In two weeks of experimentation, the team had accomplished what other cryobiologists (literally, ``frost biologists'') had sought for two decades. ``It was not due to any brilliance on our part,'' recollects Mazur, ``but because the principles of cryobiology were well-enough established that we though we knew what we were doing.''
The technique was soon adopted by the livestock industry as a way of sharing the genetic wealth of superior cattle: Embryos are now routinely frozen in the United States, then air-expressed to waiting cows in, say, eastern Europe. ``If you make the cow superovulate, you can get up to 25 embryos from a single ovulation.'' Mazur notes, multiplying a prize cow's reproductive potential by a factor of dozens or even hundreds.

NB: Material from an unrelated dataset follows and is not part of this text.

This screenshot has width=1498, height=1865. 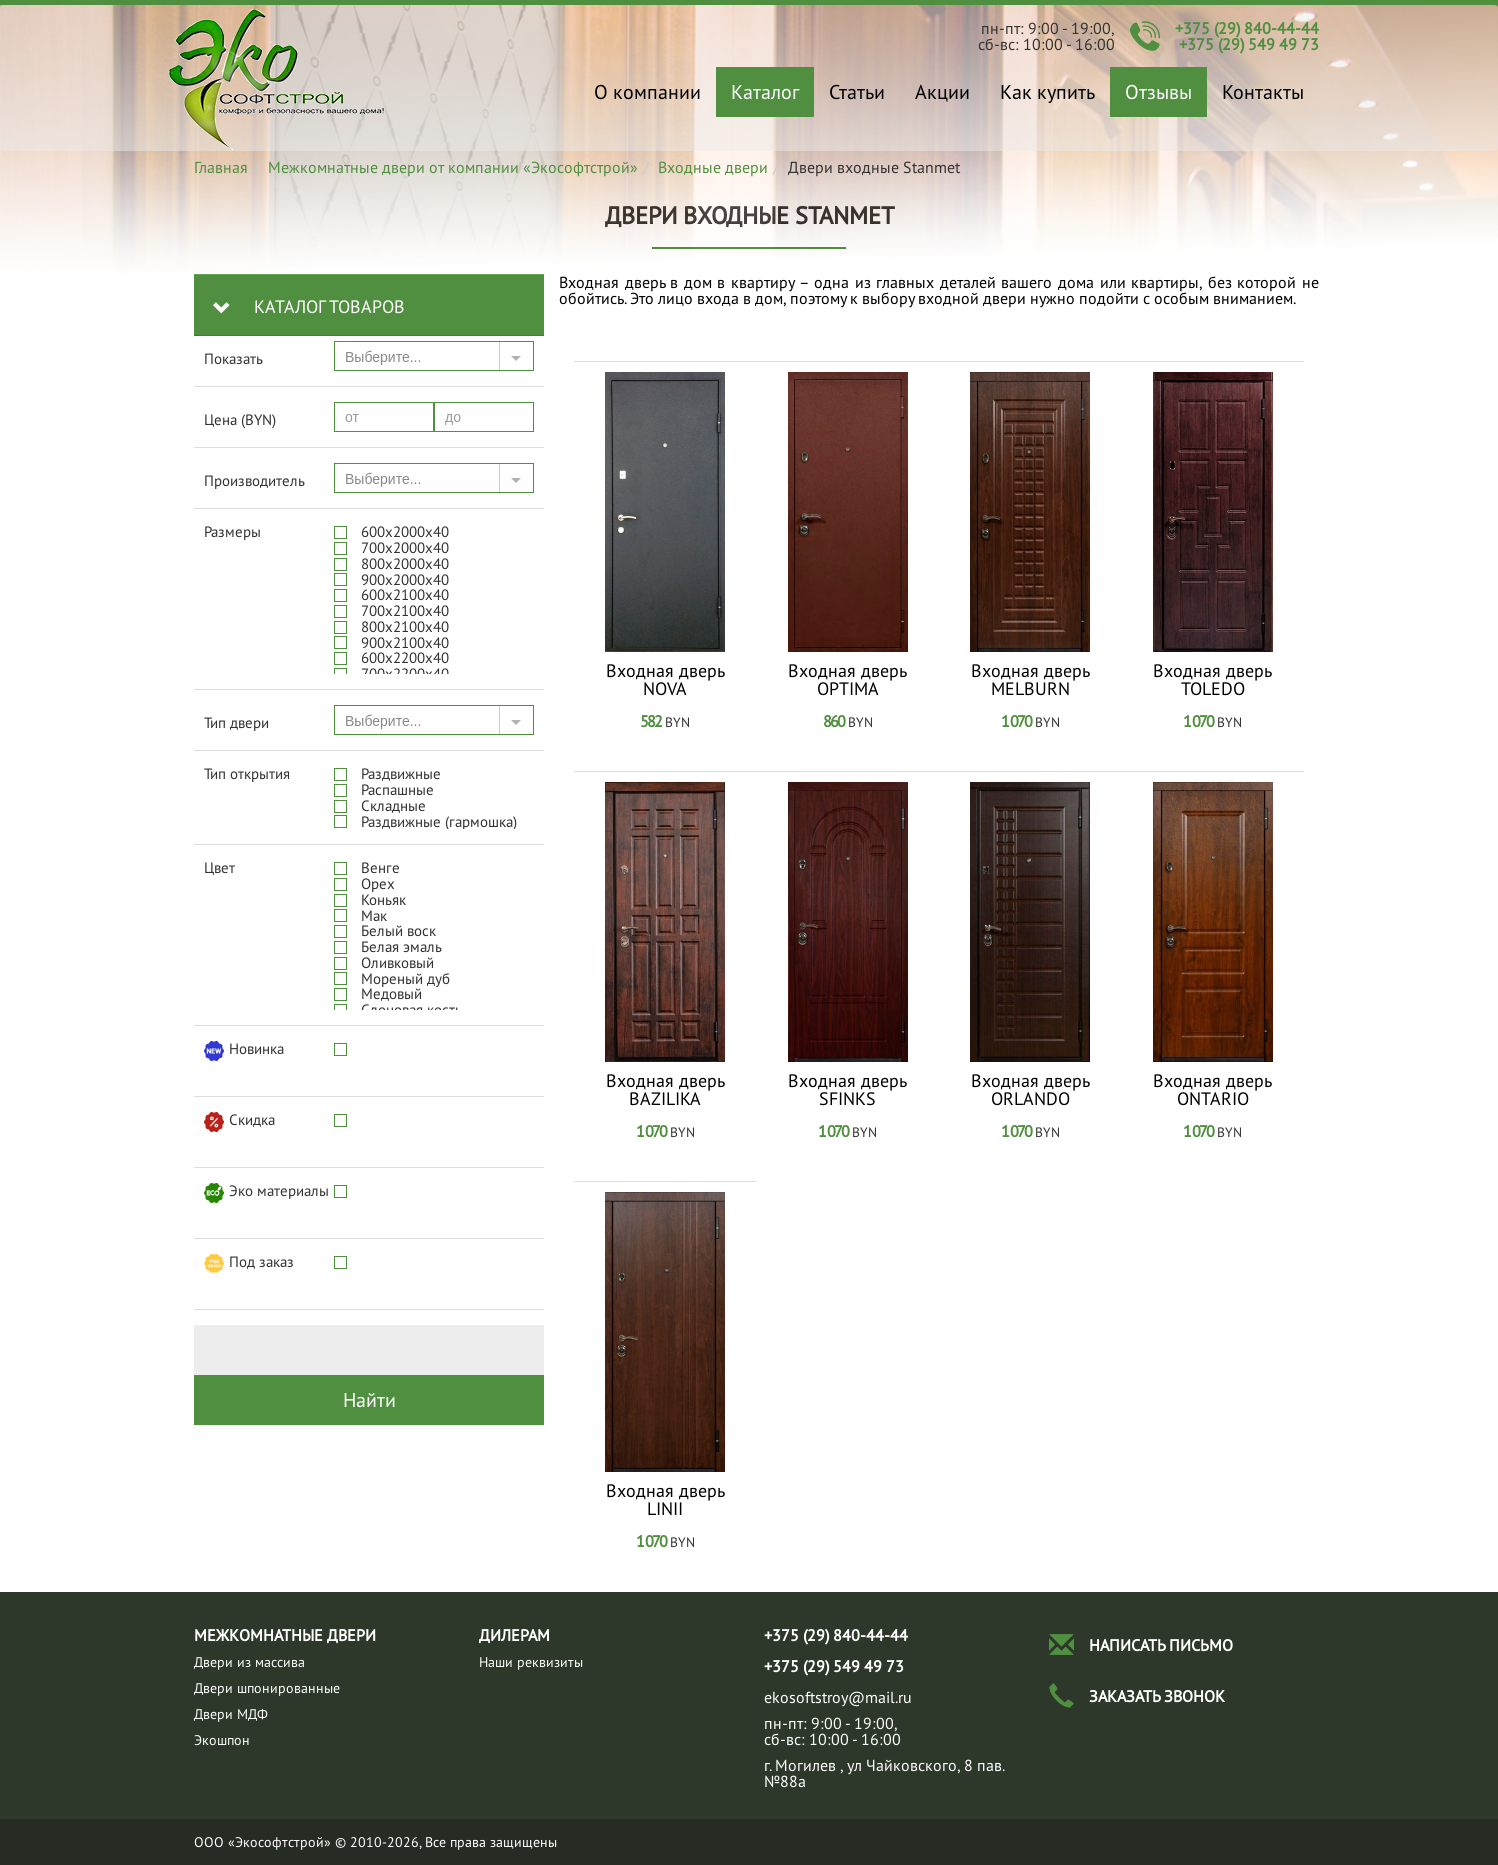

Embryo freezing remained low-profile until the 1980s, when it made its way to human fertility clinics. The technique was made famous--or infamous--by two thorny legal cases: An Australian couple died and a Tennessee couple divorced, derailing the original plans for their embryos. Theoretically, says Mazur, the embryos in such cases could remain in limbo--biologically and ethically--for hundreds or even thousands of years.
Despite the dilemmas surrounding human embryo freezing, Mazur is bullish on cryobiology's future uses: preserving endangered animal species--for example, implanting horses with embryos from rare zebras--and keeping research mice or fruit flies on inexpensive ice, protected from, say, laboratory fires or study-skewing mutations called ``genetic drift.'' Eventually, the frosty technique could also be adapted to preserve transplant-bound human organs while their host is gradually introduced to its new tissues.
Two decades after making news with the cool technique, Mazur still has a warm spot in his heart for it.